Power Windows is a concept album, and Peart’s lyrics play with the title by making each song a “window” into a different type of power: Political, social, nuclear, and in a couple of songs, the power of dreams and the unconscious. “Emotion Detector” is as close as Rush gets to a love song – or at least, a song about love and its power over individuals. “Middletown Dreams” is a more optimistic sequel to the earlier hit “Subdivisions,” and proposes an escape route: If the suburbs are too stifling, you can always dream your way out.
Power Windows is also where Rush mastered what you might call the short-form epic. Luckily, these tracks have all the musical information that might have covered a full side in the past. “Manhattan Project” goes through multiple sections in its tale of the development of the first nuclear weapon, the orchestration enhancing the ominous nature of the story. In contrast, “Marathon” celebrates one of Peart’s favorite lyrical themes, the power of human accomplishment. It gathers momentum as it goes along, breaking into a power-trio instrumental during the midsection. The finale pulls out all the stops, with the strings and choir kicking in as our hero crosses the finish line.

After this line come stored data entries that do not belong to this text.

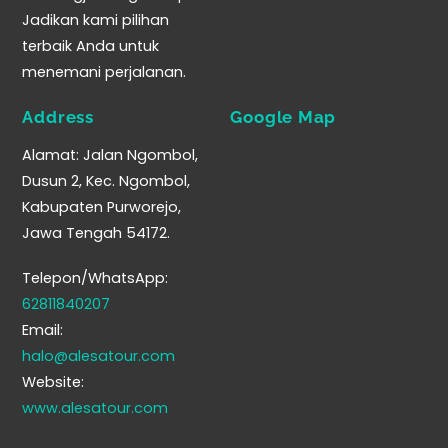
Jadikan kami pilihan
terbaik Anda untuk
menemani perjalanan.
Address
Google Map
Alamat: Jalan Ngombol,
Dusun 2, Kec. Ngombol,
Kabupaten Purworejo,
Jawa Tengah 54172.
Telepon/WhatsApp:
62811840207
Email:
halo@alesatour.com
Website:
www.alesatour.com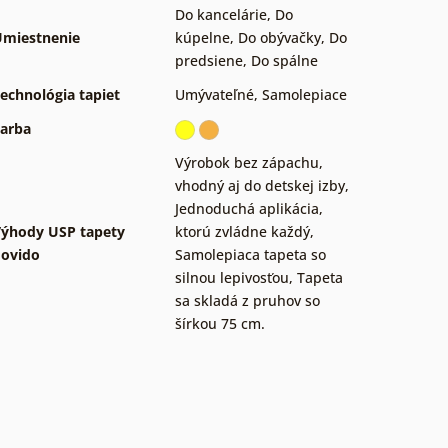
Do kancelárie
,
Do
miestnenie
kúpelne
,
Do obývačky
,
Do
predsiene
,
Do spálne
echnológia tapiet
Umývateľné
,
Samolepiace
arba
Výrobok bez zápachu,
vhodný aj do detskej izby
,
Jednoduchá aplikácia,
ýhody USP tapety
ktorú zvládne každý
,
ovido
Samolepiaca tapeta so
silnou lepivosťou
,
Tapeta
sa skladá z pruhov so
šírkou 75 cm.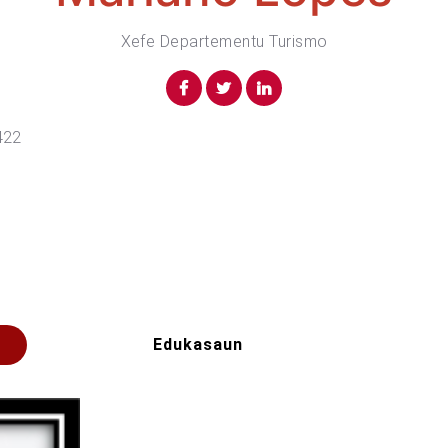
Xefe Departementu Turismo
422
Edukasaun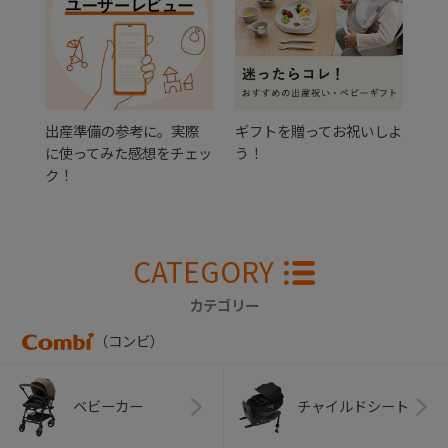
出産準備の参考に。実際
ギフトを贈ってお祝いしよ
に使ってみた感想をチェッ
う！
ク！
CATEGORY
カテゴリー
（コンビ）
ベビーカー
チャイルドシート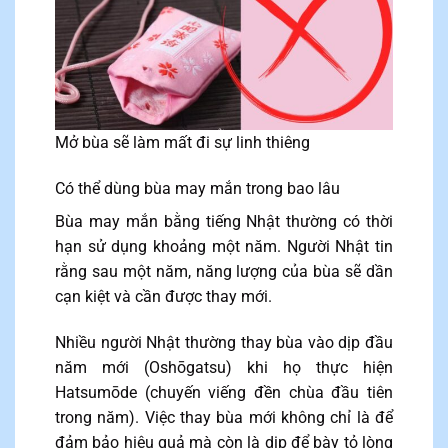
Mở bùa sẽ làm mất đi sự linh thiêng
Có thể dùng bùa may mắn trong bao lâu
Bùa may mắn bằng tiếng Nhật thường có thời
hạn sử dụng khoảng một năm. Người Nhật tin
rằng sau một năm, năng lượng của bùa sẽ dần
cạn kiệt và cần được thay mới.
Nhiều người Nhật thường thay bùa vào dịp đầu
năm mới (Oshōgatsu) khi họ thực hiện
Hatsumōde (chuyến viếng đền chùa đầu tiên
trong năm). Việc thay bùa mới không chỉ là để
đảm bảo hiệu quả mà còn là dịp để bày tỏ lòng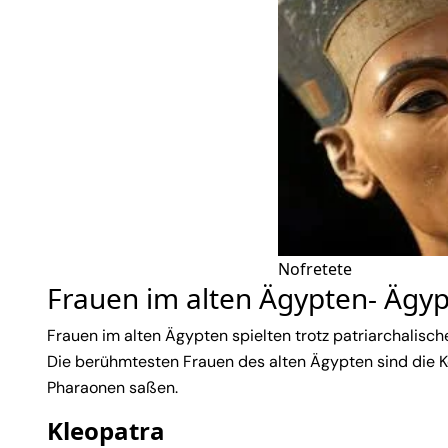
Nofretete
Frauen im alten Ägypten- Ägyp
Frauen im alten Ägypten spielten trotz patriarchalisc
Die berühmtesten Frauen des alten Ägypten sind die Kö
Pharaonen saßen.
Kleopatra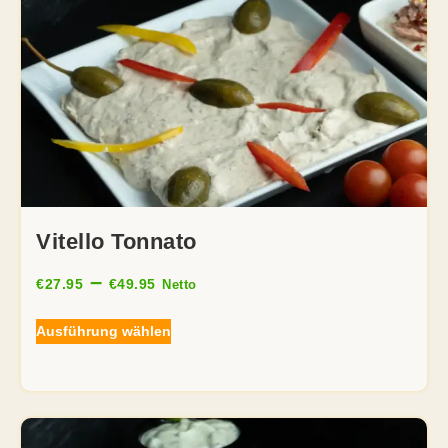
Vitello Tonnato
–
€
27.95
€
49.95
Netto
Ausführung wählen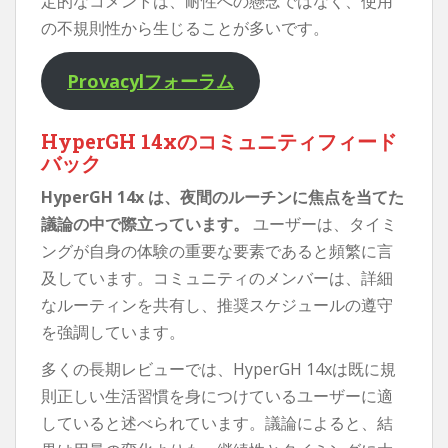
定的なコメントは、耐性への懸念ではなく、使用
の不規則性から生じることが多いです。
Provacylフォーラム
HyperGH 14xのコミュニティフィード
バック
HyperGH 14x は、夜間のルーチンに焦点を当てた
議論の中で際立っています。
ユーザーは、タイミ
ングが自身の体験の重要な要素であると頻繁に言
及しています。コミュニティのメンバーは、詳細
なルーティンを共有し、推奨スケジュールの遵守
を強調しています。
多くの長期レビューでは、HyperGH 14xは既に規
則正しい生活習慣を身につけているユーザーに適
していると述べられています。議論によると、結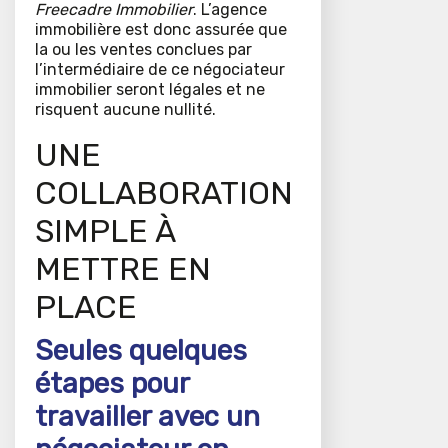
Freecadre Immobilier
. L’agence
immobilière est donc assurée que
la ou les ventes conclues par
l’intermédiaire de ce négociateur
immobilier seront légales et ne
risquent aucune nullité.
UNE
COLLABORATION
SIMPLE À
METTRE EN
PLACE
Seules quelques
étapes pour
travailler avec un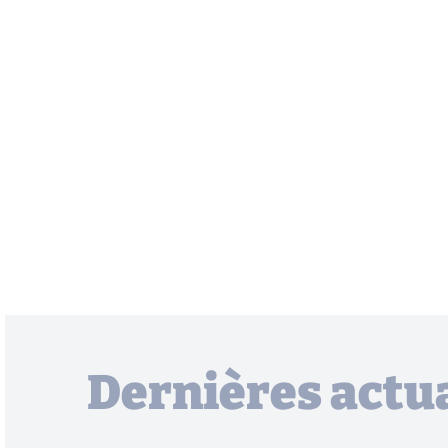
Dernières actua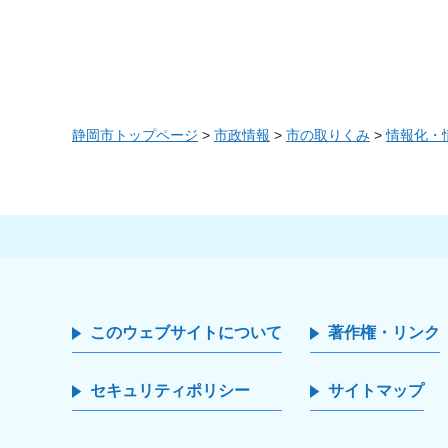
静岡市トップページ
>
市政情報
>
市の取りくみ
>
情報化・
このウェブサイトについて
著作権・リンク
セキュリティポリシー
サイトマップ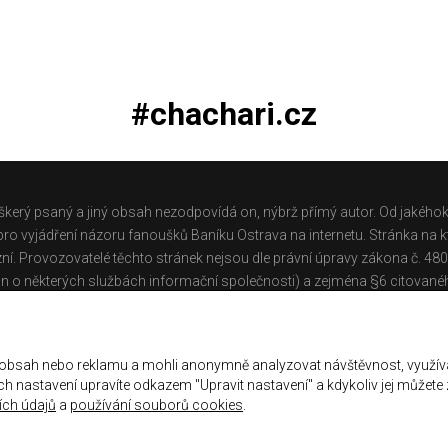
#chachari.cz
škerý psaný a jiný obsah nezodpovídá on, nýbrž přímý autor. Od jakéhok
o vyjádření názoru fanoušků Baníku Ostrava na internetu. Stránka na kt
ní. Provozovatelé těchto stránek nejsou dle právní úpravy zákona č. 48
n o některých službách informační společnosti) a zejména §6 citované
těchto stránek.
Galerie
|
Historie
|
Zprac. osobních údajů
|
Kontakt
 obsah nebo reklamu a mohli anonymně analyzovat návštěvnost, využív
jich nastavení upravíte odkazem "Upravit nastavení" a kdykoliv jej můžete
ch údajů
a
používání souborů cookies
.
ena.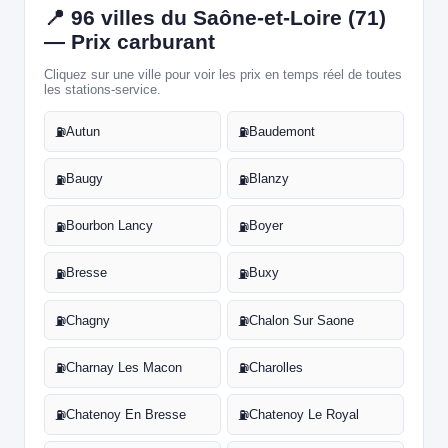
📍 96 villes du Saône-et-Loire (71)
— Prix carburant
Cliquez sur une ville pour voir les prix en temps réel de toutes
les stations-service.
Autun
Baudemont
⛽
⛽
Baugy
Blanzy
⛽
⛽
Bourbon Lancy
Boyer
⛽
⛽
Bresse
Buxy
⛽
⛽
Chagny
Chalon Sur Saone
⛽
⛽
Charnay Les Macon
Charolles
⛽
⛽
Chatenoy En Bresse
Chatenoy Le Royal
⛽
⛽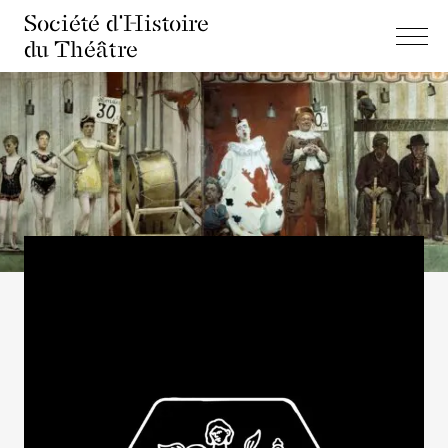
Société d'Histoire
du Théâtre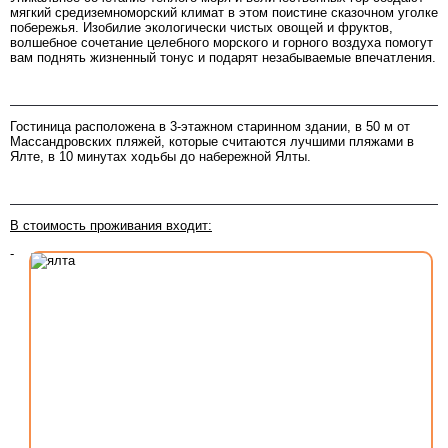
мягкий средиземноморский климат в этом поистине сказочном уголке
побережья. Изобилие экологически чистых овощей и фруктов,
волшебное сочетание целебного морского и горного воздуха помогут
вам поднять жизненный тонус и подарят незабываемые впечатления.
Расположение
Гостиница расположена в 3-этажном старинном здании, в 50 м от
Массандровских пляжей, которые считаются лучшими пляжами в
Ялте, в 10 минутах ходьбы до набережной Ялты.
Инфраструктура
В стоимость проживания входит:
-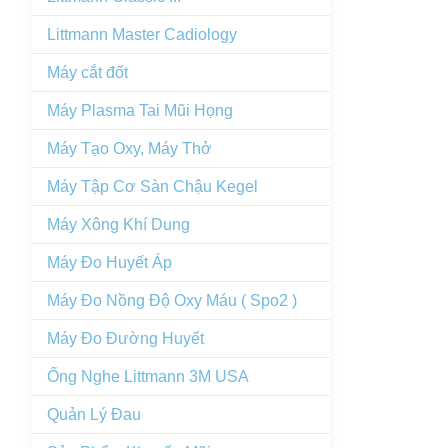
Littmann Master Cadiology
Máy cắt đốt
Máy Plasma Tai Mũi Họng
Máy Tạo Oxy, Máy Thở
Máy Tập Cơ Sàn Chậu Kegel
Máy Xông Khí Dung
Máy Đo Huyết Áp
Máy Đo Nồng Độ Oxy Máu ( Spo2 )
Máy Đo Đường Huyết
Ống Nghe Littmann 3M USA
Quản Lý Đau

As Geddy Lee sometimes pointed out in interviews, the final track on each Rush album tended to point toward the next album. In this case, “Mystic Rhythms” definitely stood out: It borrows African rhythms once again, but this time the music is slow and mysterious, as fits a song about unconscious power. It was also one of the most richly melodic things Rush had done yet, with Lee’s vocal evincing strength and subtlety. They’d continue exploring melody on the next album, Hold Your Fire. This being Rush, there were always more adventures ahead.